再蠢也有些懂了,甘筱这是在净化水质,让河水恢复清澈。
若是让他谈论兵法,接词对赋尚且可以,但这种大型工程他并未有经验。
即便是宫中的能工巧匠赶工数月,也未必能有这般宏大的场面。每个人都井然有序,身强体壮,不见半分疲惫懈怠,再看那一道道工序,也毫无偷工减料之处,一切顺利得不可思议。他深知,这背后需要多么强大的指挥调度之能。
甘筱很强。
甚至可能,在许多方面都远胜过他。
但是,一个庶出不受待见甚至被处处苛待的女子,又是如何有着此等能力。
并非他瞧不起女子,只是他来到这幅身子里已经3年多了,太清楚这幅身子主人的处境,实在是举步维艰食不果腹。
一个连住处吃食都破败紧缺的人,如何有机会读书识字学这些连正常人都要耗费数年才堪得皮毛的学识。
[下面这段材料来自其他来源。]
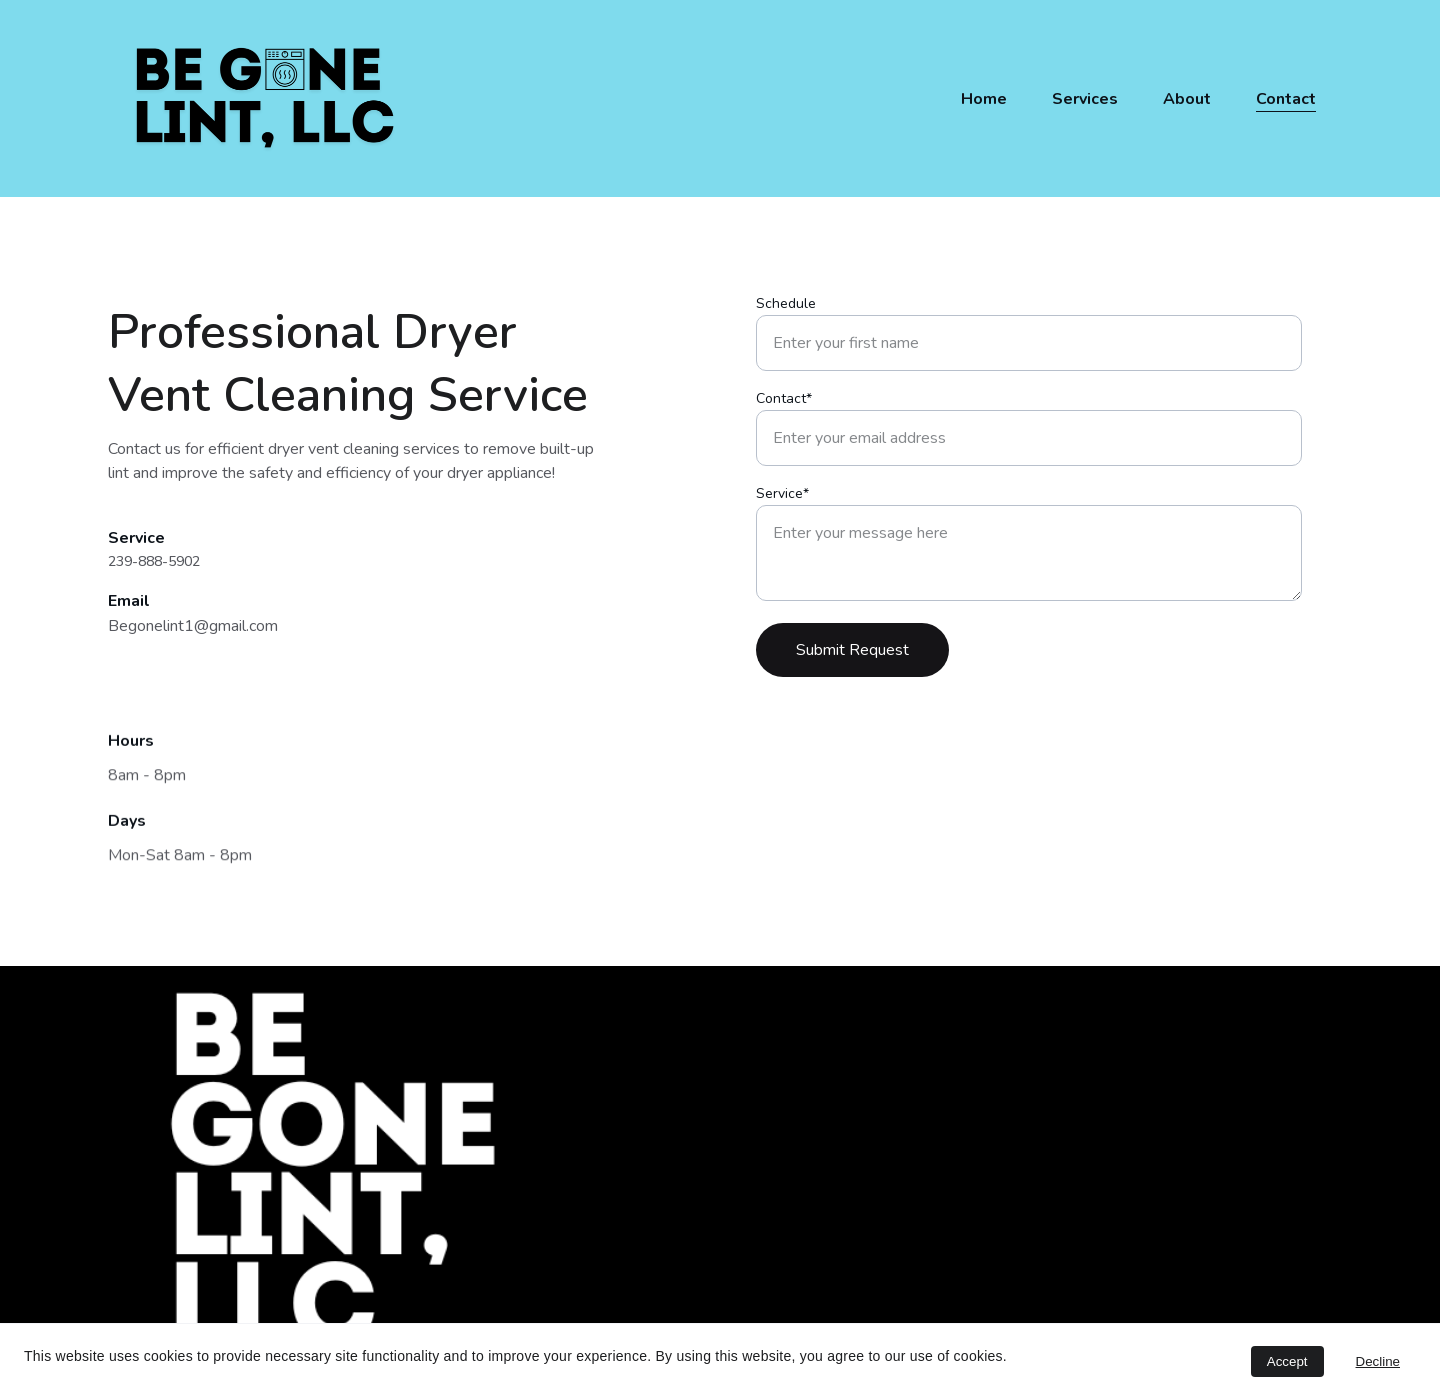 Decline (1378, 1361)
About (1187, 99)
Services (1085, 99)
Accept (1287, 1361)
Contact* (784, 407)
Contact (1286, 99)
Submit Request (852, 659)
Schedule (786, 312)
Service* (782, 502)
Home (984, 99) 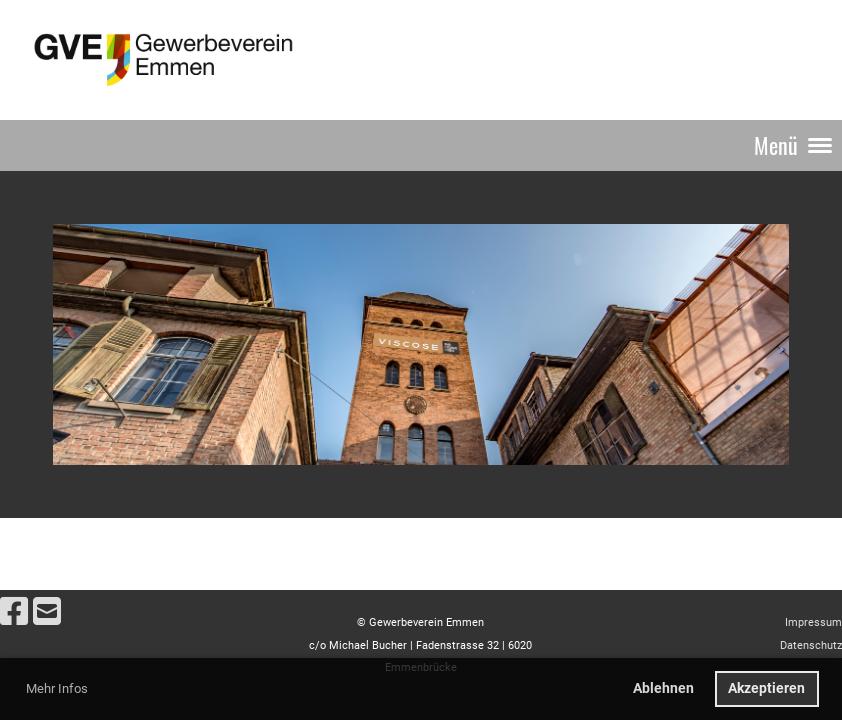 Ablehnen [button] (663, 688)
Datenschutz (811, 645)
疑惑中渗进丝丝凉意,背上浮起一层薄汗,湿意贴着里衣,又迅速变得冰凉。倪白觉得浑身不适,打了个寒颤,便顺着原路悄声退去了。
“殿下,皇子妃回去了。”张漾压低了声音说。
甘筱回过头,那棵粗壮的树静静立着,四周空无一人,只树旁的泥土略显凌乱。她轻轻点头,移回目光笑着招呼大家,“快都歇歇,来用些吃食吧。”
随即,络腮胡听到一句,“差不多了。”
那声音很淡很低,在纷纷刚过来的人群中轻到几乎会让人以为是错觉。
*
许是甘筱的身体实在是羸弱,起早贪黑的连续折腾数日,精神紧绷。倪白常觉得食欲不振,浑身上下的黏腻感挥之不去,像被一条粗壮的蟒蛇缠住,浑身鸡皮疙瘩翻飞,时常半夜盗汗,睡的极其不安稳。
晕晕乎乎半梦半醒间,他脑海里竟然浮现的是甘筱的脸,再睁开眼居然真的就看到了对方。
对方微微蹙着眉,“怎么搞成这样?”
倪白合上眼,空气里萦绕着他惯用的熏香,舒缓宁神。他又轻轻嗅了嗅,那木质调淡而清浅,不由的笑了笑。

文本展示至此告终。